***** DATA FOR ANALYSIS *****

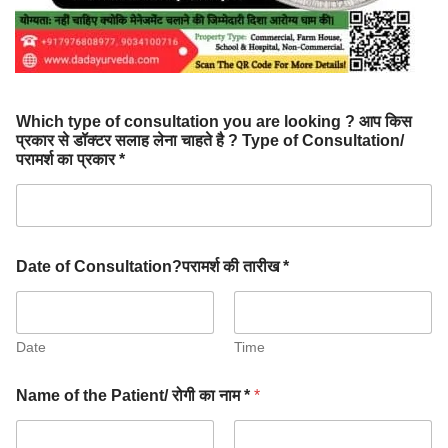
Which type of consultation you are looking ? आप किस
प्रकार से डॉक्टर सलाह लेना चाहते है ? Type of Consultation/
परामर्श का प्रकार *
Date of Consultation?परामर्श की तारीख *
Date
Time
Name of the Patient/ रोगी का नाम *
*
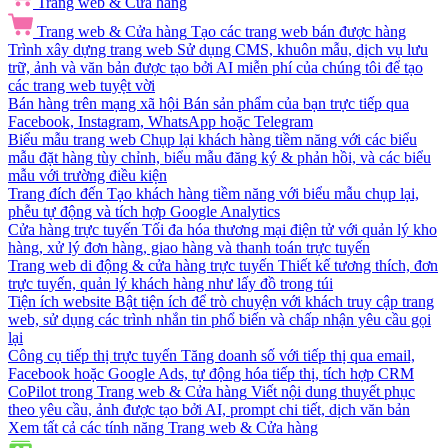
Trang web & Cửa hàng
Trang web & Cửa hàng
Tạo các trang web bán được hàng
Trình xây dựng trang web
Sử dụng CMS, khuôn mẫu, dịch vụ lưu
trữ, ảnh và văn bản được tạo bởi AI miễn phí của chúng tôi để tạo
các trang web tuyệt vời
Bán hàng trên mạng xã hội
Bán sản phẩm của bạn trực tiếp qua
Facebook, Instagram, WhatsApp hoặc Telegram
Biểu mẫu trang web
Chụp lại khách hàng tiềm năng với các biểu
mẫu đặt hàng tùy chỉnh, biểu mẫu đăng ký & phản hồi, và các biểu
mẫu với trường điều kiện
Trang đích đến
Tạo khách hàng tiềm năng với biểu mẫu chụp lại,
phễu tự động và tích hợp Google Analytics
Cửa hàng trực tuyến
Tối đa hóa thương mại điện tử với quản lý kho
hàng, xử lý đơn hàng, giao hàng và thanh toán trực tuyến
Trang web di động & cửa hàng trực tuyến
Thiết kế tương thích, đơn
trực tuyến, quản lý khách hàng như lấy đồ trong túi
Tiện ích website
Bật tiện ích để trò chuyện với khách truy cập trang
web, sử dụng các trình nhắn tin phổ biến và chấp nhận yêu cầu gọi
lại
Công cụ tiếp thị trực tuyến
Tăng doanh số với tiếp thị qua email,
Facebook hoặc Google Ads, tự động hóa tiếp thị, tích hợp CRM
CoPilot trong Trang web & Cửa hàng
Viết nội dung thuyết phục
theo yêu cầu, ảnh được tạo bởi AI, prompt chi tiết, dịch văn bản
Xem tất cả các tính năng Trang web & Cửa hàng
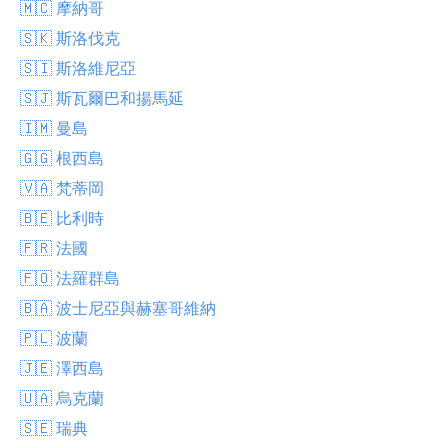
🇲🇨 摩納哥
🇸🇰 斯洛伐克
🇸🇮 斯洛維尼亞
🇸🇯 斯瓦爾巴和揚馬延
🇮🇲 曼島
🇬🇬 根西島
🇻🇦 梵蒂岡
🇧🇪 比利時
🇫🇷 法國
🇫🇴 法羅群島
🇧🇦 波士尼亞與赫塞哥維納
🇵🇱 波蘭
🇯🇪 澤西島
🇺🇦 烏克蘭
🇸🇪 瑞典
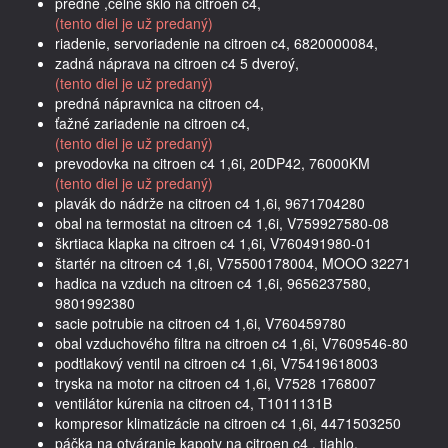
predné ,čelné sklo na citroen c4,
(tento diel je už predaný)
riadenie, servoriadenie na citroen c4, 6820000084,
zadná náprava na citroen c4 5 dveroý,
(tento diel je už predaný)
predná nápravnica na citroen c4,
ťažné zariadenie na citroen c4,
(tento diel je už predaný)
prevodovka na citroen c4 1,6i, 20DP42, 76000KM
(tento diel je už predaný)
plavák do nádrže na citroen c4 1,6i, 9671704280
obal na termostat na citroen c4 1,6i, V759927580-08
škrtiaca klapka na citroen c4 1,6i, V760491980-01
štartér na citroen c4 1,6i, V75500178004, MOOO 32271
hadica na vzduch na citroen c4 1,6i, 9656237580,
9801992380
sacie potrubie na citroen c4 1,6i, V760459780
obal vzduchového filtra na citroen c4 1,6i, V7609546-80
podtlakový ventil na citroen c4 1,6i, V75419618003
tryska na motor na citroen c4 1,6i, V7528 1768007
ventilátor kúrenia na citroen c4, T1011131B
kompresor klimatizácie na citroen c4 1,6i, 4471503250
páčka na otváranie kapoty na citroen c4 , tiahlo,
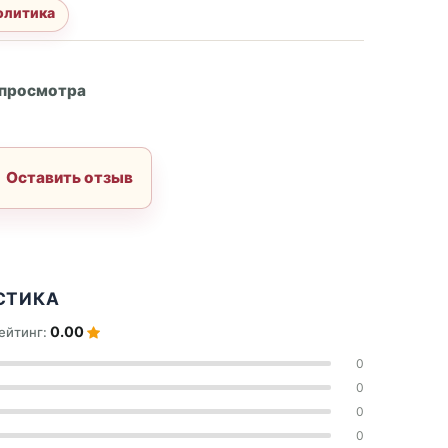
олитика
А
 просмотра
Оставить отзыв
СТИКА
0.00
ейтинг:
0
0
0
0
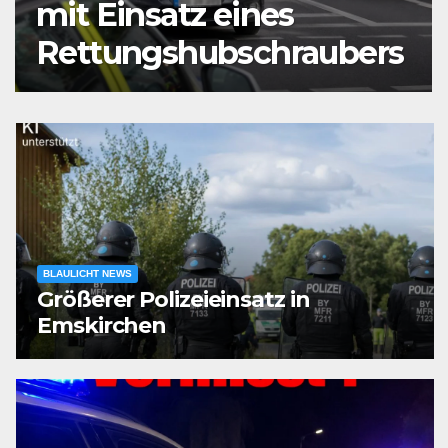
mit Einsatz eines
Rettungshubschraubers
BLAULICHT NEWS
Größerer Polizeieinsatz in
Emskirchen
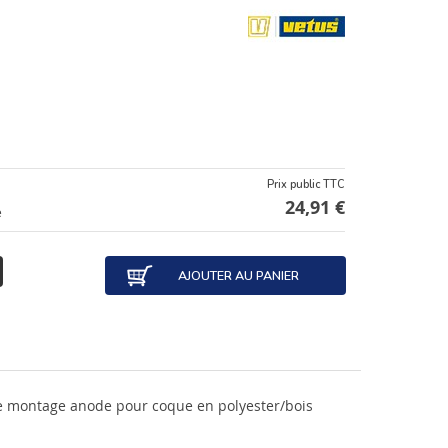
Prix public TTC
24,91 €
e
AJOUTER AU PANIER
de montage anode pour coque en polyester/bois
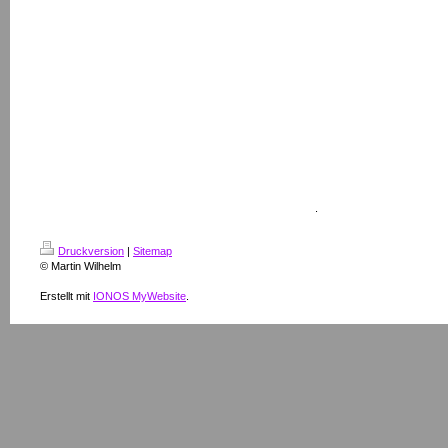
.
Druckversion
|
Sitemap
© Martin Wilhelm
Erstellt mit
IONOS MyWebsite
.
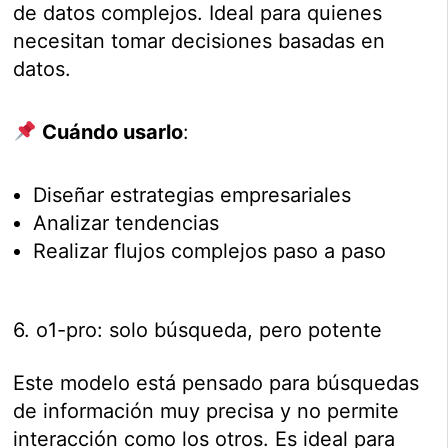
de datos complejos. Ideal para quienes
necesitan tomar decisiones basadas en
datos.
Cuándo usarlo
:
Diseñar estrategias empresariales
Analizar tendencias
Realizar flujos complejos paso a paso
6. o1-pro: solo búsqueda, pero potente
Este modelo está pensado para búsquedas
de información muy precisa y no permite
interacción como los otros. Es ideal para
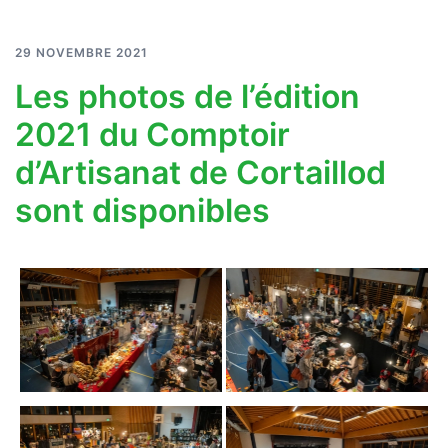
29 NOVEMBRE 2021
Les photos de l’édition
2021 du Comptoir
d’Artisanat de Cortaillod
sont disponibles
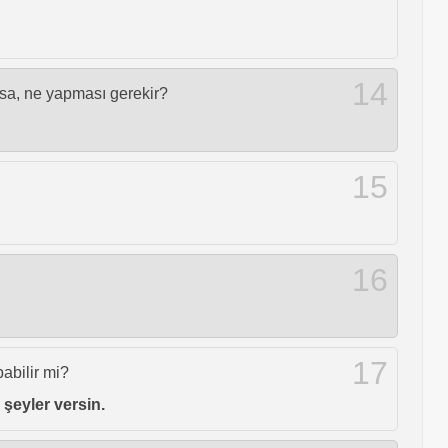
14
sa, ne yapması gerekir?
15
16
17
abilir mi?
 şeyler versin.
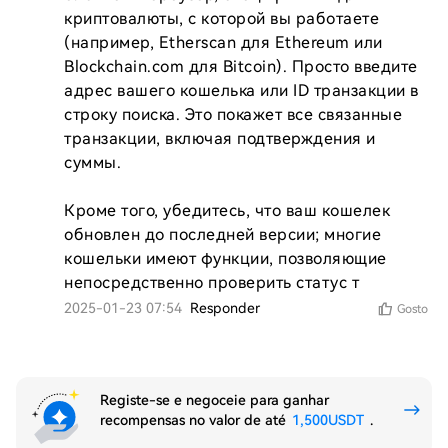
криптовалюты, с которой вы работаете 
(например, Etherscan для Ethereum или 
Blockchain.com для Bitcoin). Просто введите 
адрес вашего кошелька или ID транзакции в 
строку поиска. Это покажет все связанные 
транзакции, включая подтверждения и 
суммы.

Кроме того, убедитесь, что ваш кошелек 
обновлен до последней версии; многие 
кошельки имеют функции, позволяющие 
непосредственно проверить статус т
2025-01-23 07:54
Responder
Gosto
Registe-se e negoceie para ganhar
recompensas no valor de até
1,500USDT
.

*****

— WORK REQUIRED —
For this exercise, transcribe exactly the part of the records above that opens with the line containing "CoPilot trong Trang web & Cửa hàng" and closes with the one containing "obal vzduchového filtra". Pictures are not part of the copy.

— ANSWER TO THE PROBLEM —
CoPilot trong Trang web & Cửa hàng
Viết nội dung thuyết phục
theo yêu cầu, ảnh được tạo bởi AI, prompt chi tiết, dịch văn bản
Xem tất cả các tính năng Trang web & Cửa hàng
🇲🇨 摩納哥
🇸🇰 斯洛伐克
🇸🇮 斯洛維尼亞
🇸🇯 斯瓦爾巴和揚馬延
🇮🇲 曼島
🇬🇬 根西島
🇻🇦 梵蒂岡
🇧🇪 比利時
🇫🇷 法國
🇫🇴 法羅群島
🇧🇦 波士尼亞與赫塞哥維納
🇵🇱 波蘭
🇯🇪 澤西島
🇺🇦 烏克蘭
🇸🇪 瑞典
predné ,čelné sklo na citroen c4,
(tento diel je už predaný)
riadenie, servoriadenie na citroen c4, 6820000084,
zadná náprava na citroen c4 5 dveroý,
(tento diel je už predaný)
predná nápravnica na citroen c4,
ťažné zariadenie na citroen c4,
(tento diel je už predaný)
prevodovka na citroen c4 1,6i, 20DP42, 76000KM
(tento diel je už predaný)
plavák do nádrže na citroen c4 1,6i, 9671704280
obal na termostat na citroen c4 1,6i, V759927580-08
škrtiaca klapka na citroen c4 1,6i, V760491980-01
štartér na citroen c4 1,6i, V75500178004, MOOO 32271
hadica na vzduch na citroen c4 1,6i, 9656237580,
9801992380
sacie potrubie na citroen c4 1,6i, V760459780
obal vzduchového filtra na citroen c4 1,6i, V7609546-80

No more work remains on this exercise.